Pablo Neira Ayuso <pablo@xxxxxxxxxxxxx> wrote:
> On Thu, May 15, 2025 at 08:03:13AM +0200, Florian Westphal wrote:
> > >   netfilter: nf_tables: honor EINTR in ruleset validation from commit/abort path
> > 
> > Do this via nf.git?
> 
> nf-next.git should be fine, this late in the development cycle.

Right, agreed.

> > >   netfilter: nf_tables: honor validation state in preparation phase
> > >   netfilter: nf_tables: add infrastructure for chain validation on updates
> > >   netfilter: nf_tables: add new binding infrastructure
> > >   netfilter: nf_tables: use new binding infrastructure
> > >   netfilter: nf_tables: add support for validating incremental ruleset updates
> > > 
> > >  include/net/netfilter/nf_tables.h |  52 +-
> > >  net/netfilter/nf_tables_api.c     | 800 ++++++++++++++++++++++++++++--
> > >  net/netfilter/nft_immediate.c     |  25 +-
> > >  3 files changed, 844 insertions(+), 33 deletions(-)
> > 
> > This is a lot of new code but no explanation as to why is given.
> 
> These are the results of a test program I made, which is incrementally
> adding elements to an already populated verdict map with 100k elements.
> 
> The ruleset validation shows in the perf callgraph, for each new
> element that is added:
> 
>     55.06%  nft-buffer       [kernel.kallsyms]           [k] nft_chain_validate
>      7.68%  nft-buffer       [kernel.kallsyms]           [k] nf_tables_commit
>      7.19%  nft-buffer       [kernel.kallsyms]           [k] nft_table_validate
>      5.34%  nft-buffer       [kernel.kallsyms]           [k] nft_rhash_walk
>      2.82%  swapper          [kernel.kallsyms]           [k] mwait_idle_with_hints.constprop.0
>      1.26%  nft-buffer       [kernel.kallsyms]           [k] __rhashtable_walk_find_next
>      1.09%  nft-buffer       [kernel.kallsyms]           [k] nft_setelem_validate
>      0.94%  nft-buffer       [kernel.kallsyms]           [k] rhashtable_walk_next
>      0.54%  nft-buffer       libnftables.so.1.1.0        [.] nft_parse
> 
> This is a test adding 100 new elements including jump to chain in a
> existing 100k verdict map.
> 
> With this approach, there is no need to fully validate the chain
> graph.
> 
> > Does this fix bugs with the existing scheme?
> 
> The two initial patches are targetted at fixing minor issues.
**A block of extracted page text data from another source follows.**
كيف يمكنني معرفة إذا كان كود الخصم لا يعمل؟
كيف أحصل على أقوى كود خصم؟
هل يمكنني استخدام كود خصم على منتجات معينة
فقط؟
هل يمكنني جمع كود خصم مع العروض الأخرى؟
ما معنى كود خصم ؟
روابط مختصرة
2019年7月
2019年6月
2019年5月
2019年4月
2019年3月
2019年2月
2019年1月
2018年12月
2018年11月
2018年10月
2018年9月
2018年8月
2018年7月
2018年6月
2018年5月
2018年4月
The
> remaining patches are new code, they are passing tests/shell with
> CONFIG_KASAN and CONFIG_KMEMLEAK. I will post v2 but I would like to
> run more fuzz test on the error path.
> 
> > Or is this an optimization? If so, how big is the speedup?
> 
> Optimization. After this series, validation does not show up near the
> top 10; this is the first symbol in the perf call graph:
> 
>      0.03%  nft-buffer       [nf_tables]               [k] __nft_chain_validate
> 
> and it is far from the top 10.
> 
> I can include this information in v2 so they can sit in the mailing
> list for a while, there is a few bugs in v1 that I have addressed.
> Phil has spotted one in them.
> 
> Moreover, I can move the bindings hashtable to make it per-net to
> control the maximum number of jump/goto per family. This is a lot
> larger than Shaun's update, you have to tell me your preference on
> this.

I think Shauns approach is better due to backporting reasons.
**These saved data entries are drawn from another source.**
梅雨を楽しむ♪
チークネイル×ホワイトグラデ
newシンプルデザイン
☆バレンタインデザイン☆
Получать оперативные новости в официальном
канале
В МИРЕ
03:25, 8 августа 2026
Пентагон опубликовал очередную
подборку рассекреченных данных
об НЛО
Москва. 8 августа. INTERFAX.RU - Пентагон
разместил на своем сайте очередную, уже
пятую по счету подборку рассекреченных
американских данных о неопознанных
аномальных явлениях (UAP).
Once the new code is stable enough you can move the jump limitation
check there.

Makes sense?

> Old binding code can possibly go away, but that requires closer look
> too.

Yes, lets keep it for now until there is confidence that the split
approach catches all issues.

I suggest to do this by adding a WARN_ON_ONCE() in the old path once
you think the new code should have prevented cycles in 100% of cases,
then remove it after e.g. 6-12 months or so.